Culturing of mycobacteria is the gold standard for diagnosis, but detection of environmental mycobacteria based on cultivation and biochemical methods may take several weeks. Culture-independent rapid and accurate techniques for the detection of mycobacteria in food and feed chains are urgently needed. In this work we developed a rapid and accurate real-time quantitative PCR for detection of environmental mycobacteria in bedding materials and pig organs.

Conclusion: Mycobacteria can multiply in bedding materials and the heavy load mycobacterial contamination caused simultaneous infections of pigs. Mycobacterial DNA was found in pig organ samples also without lesions and similar strains was found from humans and pig organ samples. It cannot be ruled out, that mycobacteria are transmitted between pigs and humans.

List of Original Publications

I. Pakarinen J, Nieminen T, Tirkkonen T, Tsitko I, Ali-Vehmas T, Neubauer P, Salkinoja-Salonen M, 2007: Proliferation of mycobacteria in a piggery environment
revealed by Mycobacterium-specific real-time quantitative PCR and 16S rRNA sandwich hybridization. Veterinary Microbiology 120, 105-112.

II. Tirkkonen T, Pakarinen J, Moisander A-M, Mäkinen J, Soini H, Ali-Vehmas T, 2007: High genetic relatedness among Mycobacterium avium strains isolated from pigs and humans revealed by comparative IS 1245 RFLP analysis. Veterinary Microbiology 125, 175-181.

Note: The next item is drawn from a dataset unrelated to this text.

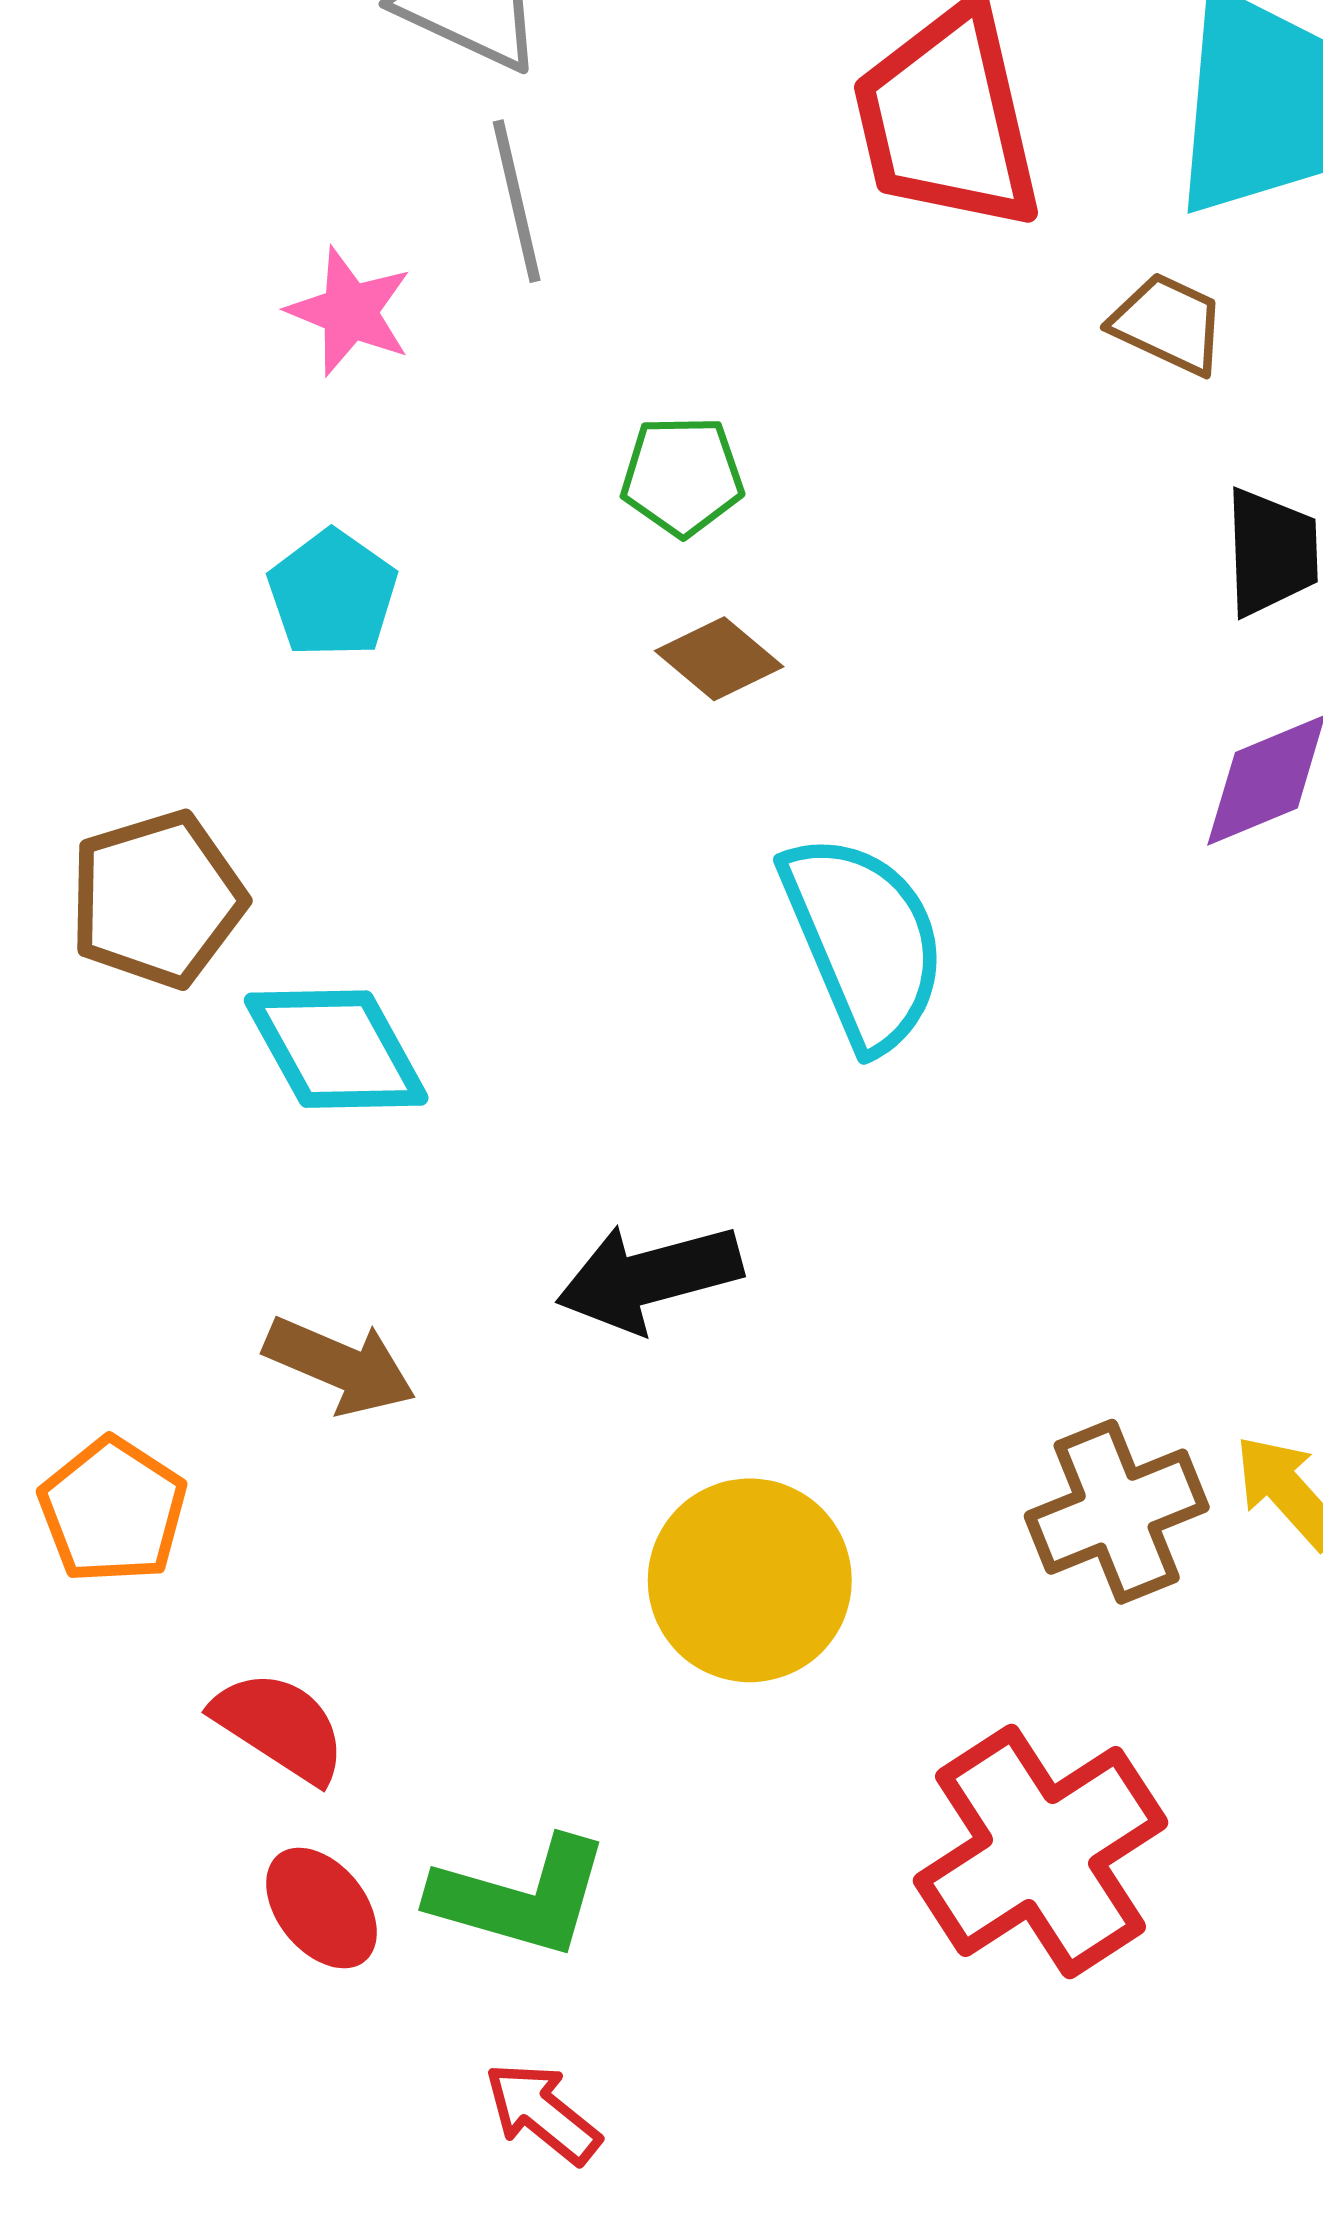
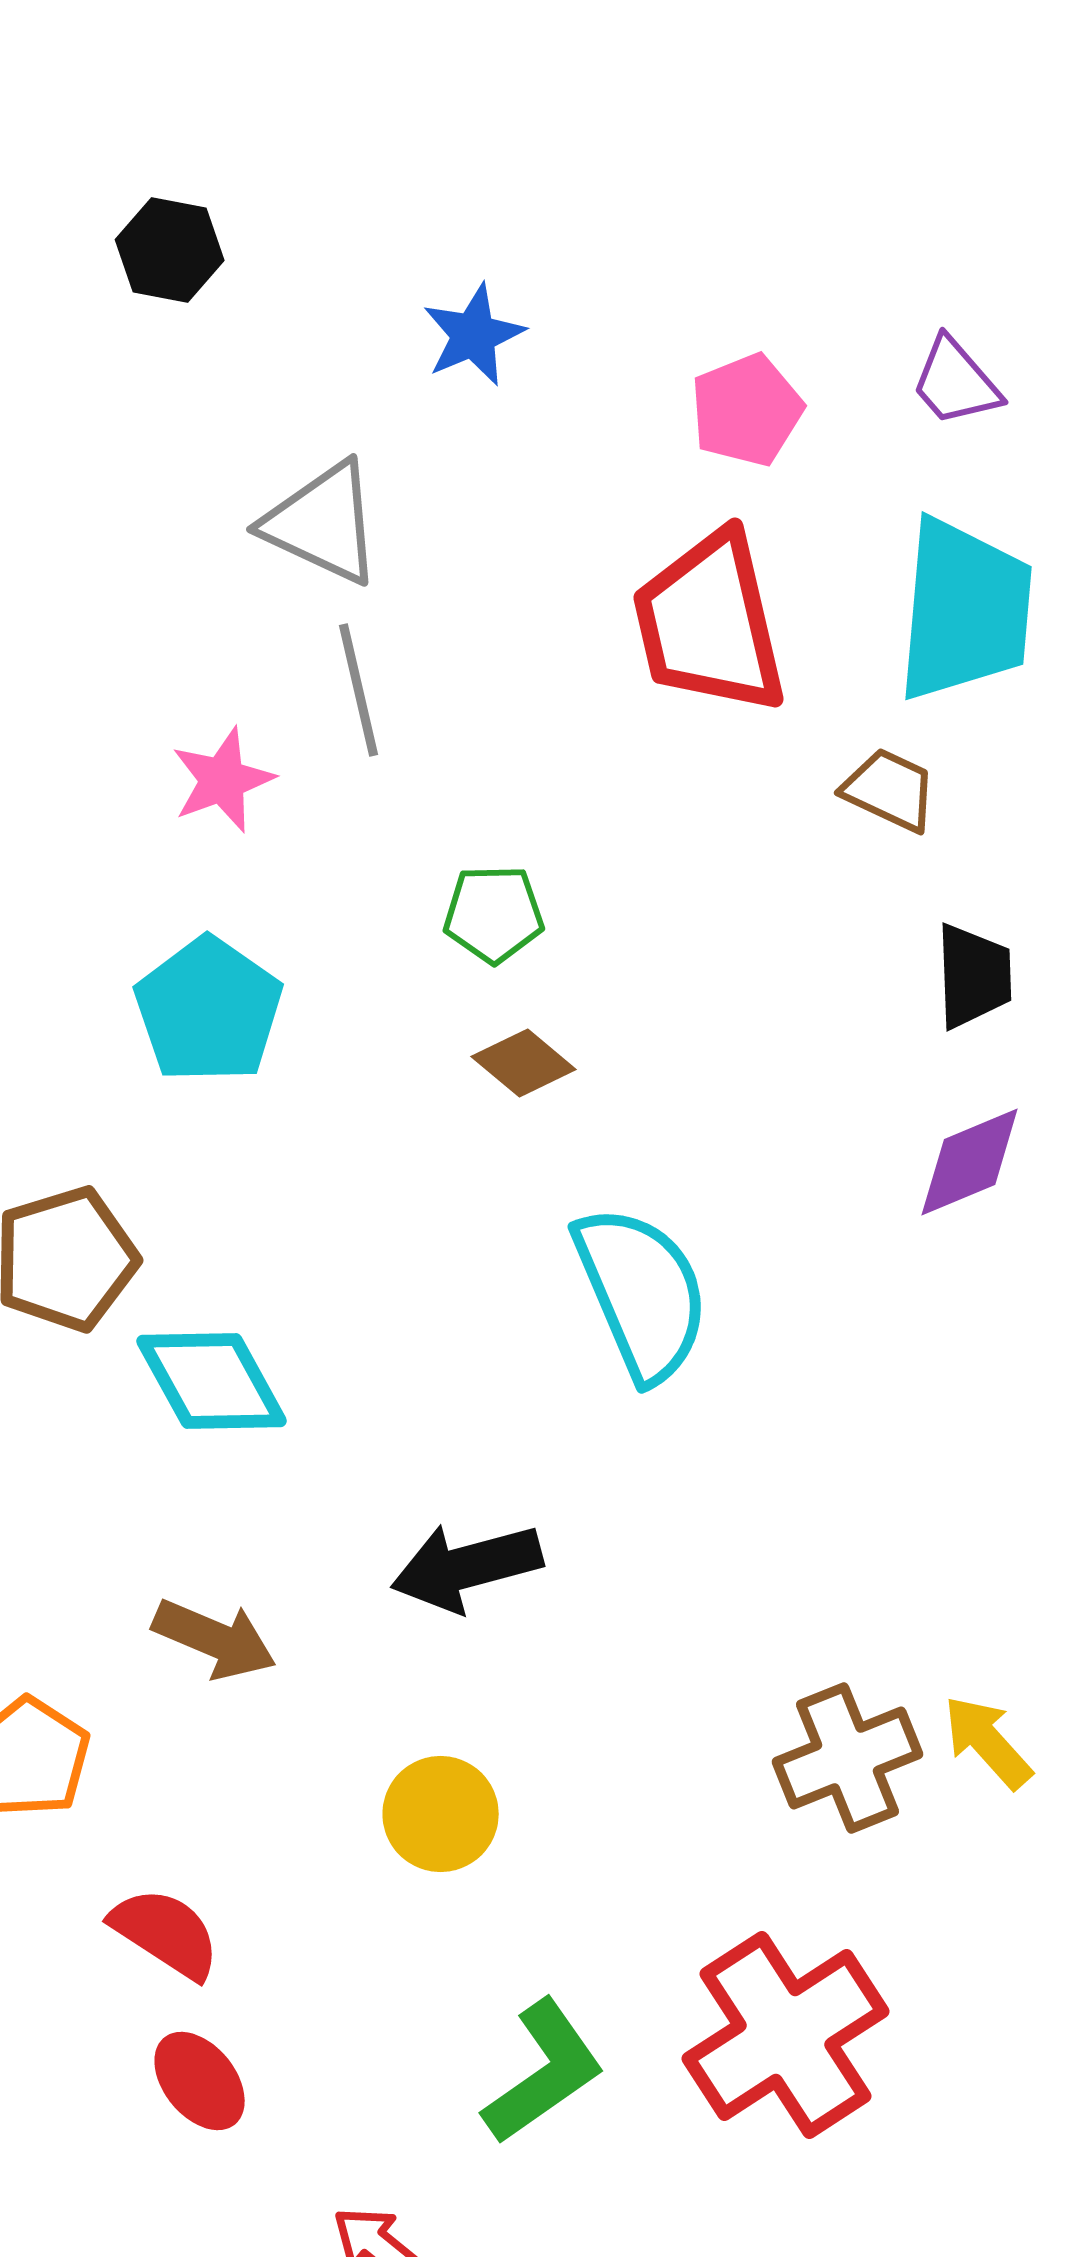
pink star: (350, 312) -> (223, 780), turned 30
cyan pentagon: (333, 594) -> (209, 1010), size x1.4
yellow circle: (750, 1580) -> (441, 1814), moved, size x0.7
green L-shape: (520, 1897) -> (544, 2072), moved, turned -51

III. Tirkkonen T, Pakarinen J, Rintala E, Ali-Vehmas T, Marttila H, Peltoniemi O, Mäkinen J, 2010: Comparison of Variable-Number Tandem-Repeat Markers typing and IS 1245 Restriction Fragment Length Polymorphism fingerprinting of Mycobacterium avium subsp. hominissuis from human and porcine origins. Acta Veterinaria Scandinavica 52:21.

IV. Tirkkonen T, Nieminen T, Ali-Vehmas T, Peltoniemi O, Wellenberg G, Pakarinen J, 2013. Quantification of Mycobacterium avium subspecies in pig tissues by real-time quantitative PCR. Acta Veterinaria Scandinavica 2013, 55:26.

The author’s contribution

Paper I: TT planned and performed the relevant sampling procedure and participated in the writing of the paper especially regarding veterinary medicine and zoonotic aspects.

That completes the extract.